Voi vedete, Signori, che le mie osservazioni non tendono affatto a diminuire il valore della libertà politica. Io non traggo per niente dai fatti che vi ho dimostrato le conseguenze che altri ne traggono. Dal fatto che gli antichi fossero liberi, e che noi non possiamo più essere liberi come gli antichi, ne concludono che noi siamo destinati a essere schiavi. Essi vorrebbero costituire il nuovo stato sociale con un piccolo numero di elementi che affermano essere i soli adatti alla situazione del mondo attuale. Questi elementi sono dei pregiudizi per spaventare gli uomini, dell’egoismo per corromperli, della frivolezza per stordirli, dei piaceri volgari per degradarli, del dispotismo per guidarli, e, anche questo è necessario, delle conoscenze positive e delle scienze esatte per servire più avvedutamente il dispotismo. Sarebbe strano che questo fosse il risultato di quaranta secoli durante i quali il genere umano ha conquistato un numero sempre crescente di mezzi fisici e morali: io non posso pensarlo. Io traggo dalle differenze che ci distinguono dall’antichità delle conseguenze del tutto opposte. Non si tratta di indebolire la garanzia, ma di estendere il godimento. Non è alla libertà politica che voglio rinunciare; è la libertà civile che io reclamo, con altre forme di libertà politica. I governi non hanno più che in altre epoche il diritto di arrogarsi un potere illegittimo.

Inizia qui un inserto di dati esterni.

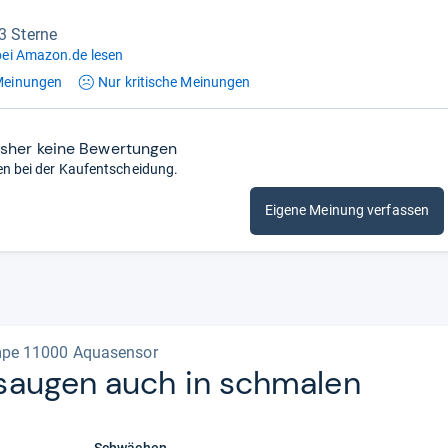
,3 Sterne
ei Amazon.de lesen
einungen
Nur kritische
Meinungen
isher keine Bewertungen
en bei der Kaufentscheidung.
Eigene Meinung verfassen
pe 11000 Aquasensor
sau­gen auch in schma­len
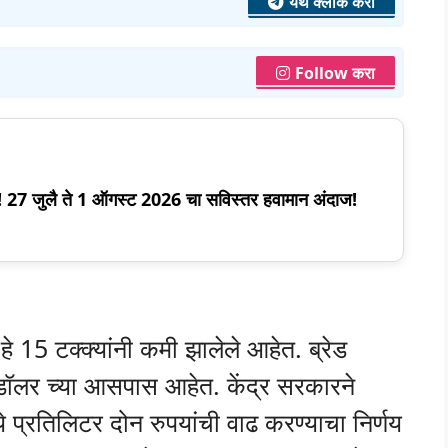
येथे क्लीक करा
Follow करा
स! 27 जुलै ते 1 ऑगस्ट 2026 चा सविस्तर हवामान अंदाज!
हे 15 टक्क्यांनी कमी झालेले आहेत. ब्रेड
 डॉलर च्या आसपास आहेत. केंद्र सरकारने
ये प्रतिलिटर दोन रुपयांची वाढ करण्याचा निर्णय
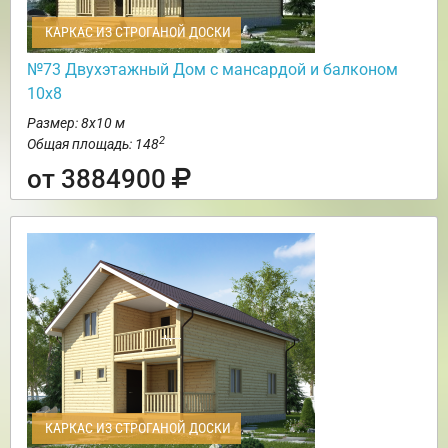
КАРКАС ИЗ СТРОГАНОЙ ДОСКИ
№73 Двухэтажный Дом с мансардой и балконом
10х8
Размер: 8х10 м
2
Общая площадь: 148
от 3884900
КАРКАС ИЗ СТРОГАНОЙ ДОСКИ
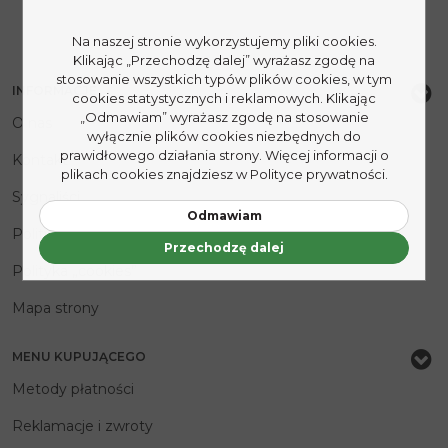
Na naszej stronie wykorzystujemy pliki cookies.
Klikając „Przechodzę dalej” wyrażasz zgodę na
stosowanie wszystkich typów plików cookies, w tym
INFORMACJE
cookies statystycznych i reklamowych. Klikając
„Odmawiam” wyrażasz zgodę na stosowanie
O nas
wyłącznie plików cookies niezbędnych do
prawidłowego działania strony. Więcej informacji o
Kontakt
plikach cookies znajdziesz w Polityce prywatności.
Sygnaliści
Odmawiam
Polityka prywatności
Przechodzę dalej
Polityka „cookies”
Mapa strony
MENU KUPUJĄCEGO
Metody płatności
Reklamacje i zwroty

Anzi, i governi che hanno una derivazione legittima hanno meno di una volta il diritto di esercitare sugli individui una supremazia arbitraria. Noi abbiamo ancora oggi i diritti che abbiamo sempre avuto, quei diritti eterni di dare il consenso alle leggi, di deliberare sui nostri interessi, di essere parte integrante del corpo sociale di cui siamo membri. Ma i governi hanno nuovi doveri; il progresso della civiltà, i cambiamenti operati attraverso i secoli, impongono all’autorità un rispetto maggiore per le abitudini, per gli affetti, per l’indipendenza degli individui.

Essa deve operare in tutte queste materie con mano più prudente e più leggera. []

Ne deriva che l’esistenza individuale è meno assorbita dall’esistenza politica. Gli individui portano assai lontano i propri tesori; con questi, essi si prendono tutti i piaceri della vita privata.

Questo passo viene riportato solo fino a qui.